The ELECTOR is standing with documents in his hand near a table set with lights. NATALIE enters through the centre door and, still some distance away, falls on her knees to him.

NATALIE. My noble uncle Frederick of the Mark!

ELECTOR (laying the papers aside).
My Natalie!

[He seeks to raise her.]

NATALIE. No, no!

ELECTOR. What is your wish?

NATALIE. As it behooves me, at your feet in dust
To plead your pardon for my cousin Homburg.
Not for myself I wish to know him safe—
My heart desires him and confesses it—
Not for myself I wish to know him safe;
Let him go wed whatever wife he will.
I only ask, dear uncle, that he live,
Free, independent, unallied, unbound,
Even as a flower in which I find delight;
For this I plead, my sovereign lord and friend,
And such entreaty you will heed, I know.

ELECTOR (raising her to her feet).
My little girl! What words escaped your lips?
Are you aware of how your cousin Homburg
Lately offended?

NATALIE. But, dear uncle!

ELECTOR. Well?
Was it so slight?

NATALIE. Oh, this blond fault, blue-eyed,
Which even ere it faltered: Lo, I pray!
Forgiveness should raise up from the earth—
Surely you will not spurn it with your foot?
Why, for its mother's sake, for her who bore it,
You'll press it to your breast and cry: "Weep not!
For you are dear as loyalty herself."
Was it not ardor for your name's renown
That lured him in the fight's tumultuous midst
To burst apart the confines of the law?
And oh, once he had burst the bonds asunder,
Trod he not bravely on the serpent's head?
To crown him first because he triumphs, then
Put him to death—that, surely, history
Will not demand of you. Dear uncle mine,
That were so stoical and so sublime
That men might almost deem it was inhuman!
And God made nothing more humane than you.
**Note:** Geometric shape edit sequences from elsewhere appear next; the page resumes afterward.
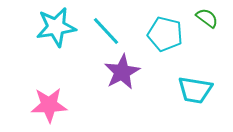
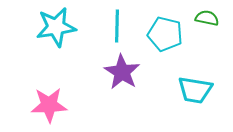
green semicircle: rotated 25 degrees counterclockwise
cyan line: moved 11 px right, 5 px up; rotated 44 degrees clockwise
purple star: rotated 12 degrees counterclockwise
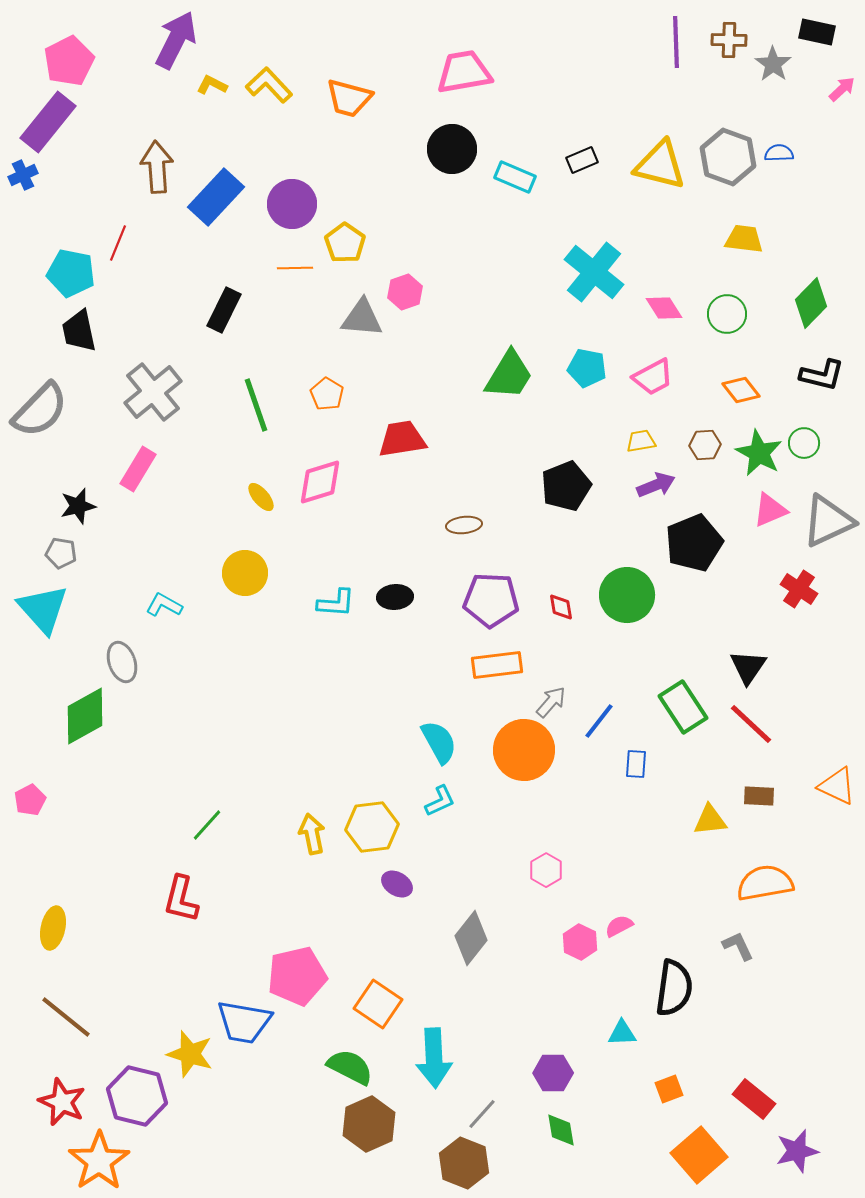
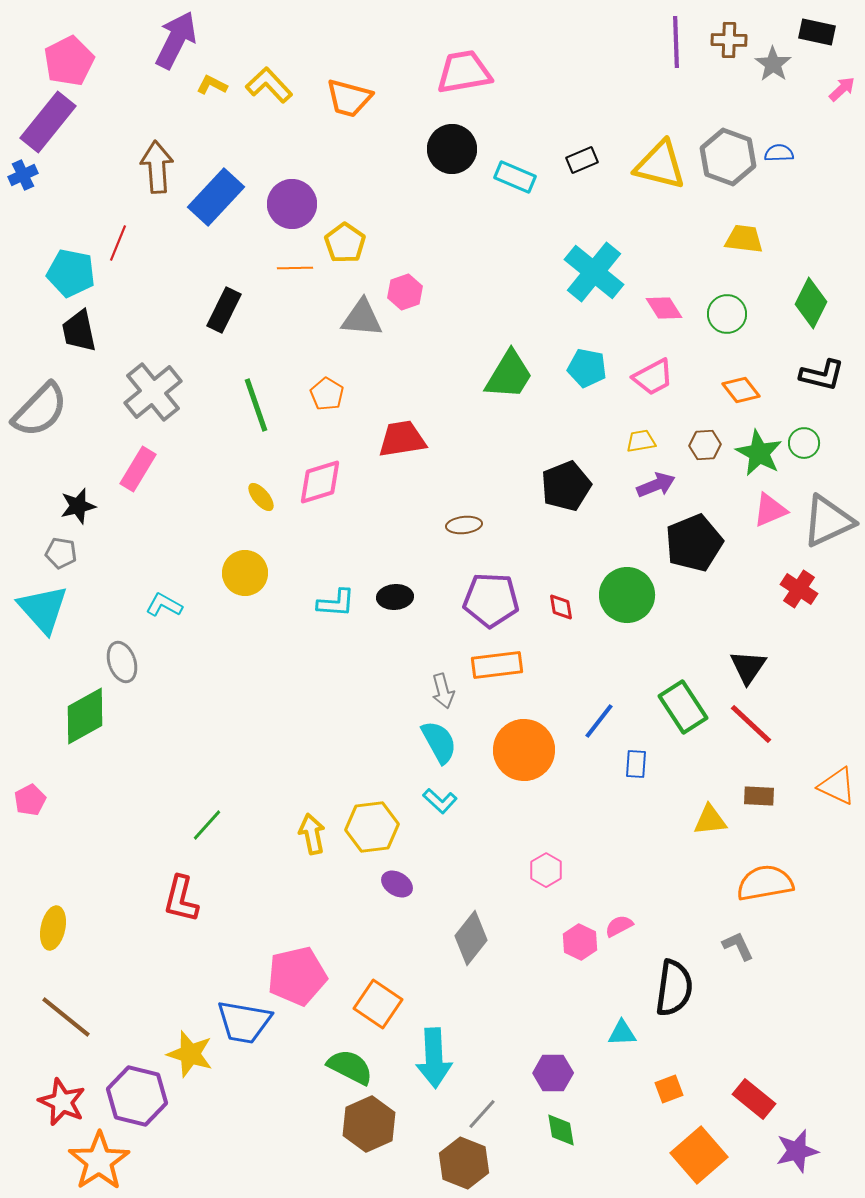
green diamond at (811, 303): rotated 18 degrees counterclockwise
gray arrow at (551, 702): moved 108 px left, 11 px up; rotated 124 degrees clockwise
cyan L-shape at (440, 801): rotated 68 degrees clockwise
ELECTOR. Sweet child, consider! If I were a tyrant,
I am indeed aware your words ere now
Had thawed the heart beneath the iron breast.
But this I put to you: Have I the right
To quash the verdict which the court has passed?
What would the issue be of such an act?

NATALIE. For whom? For you?

ELECTOR. For me? No! Bah! For me!
My girl, know you no higher law than me!
Have you no inkling of a sanctuary
That in the camp men call the fatherland?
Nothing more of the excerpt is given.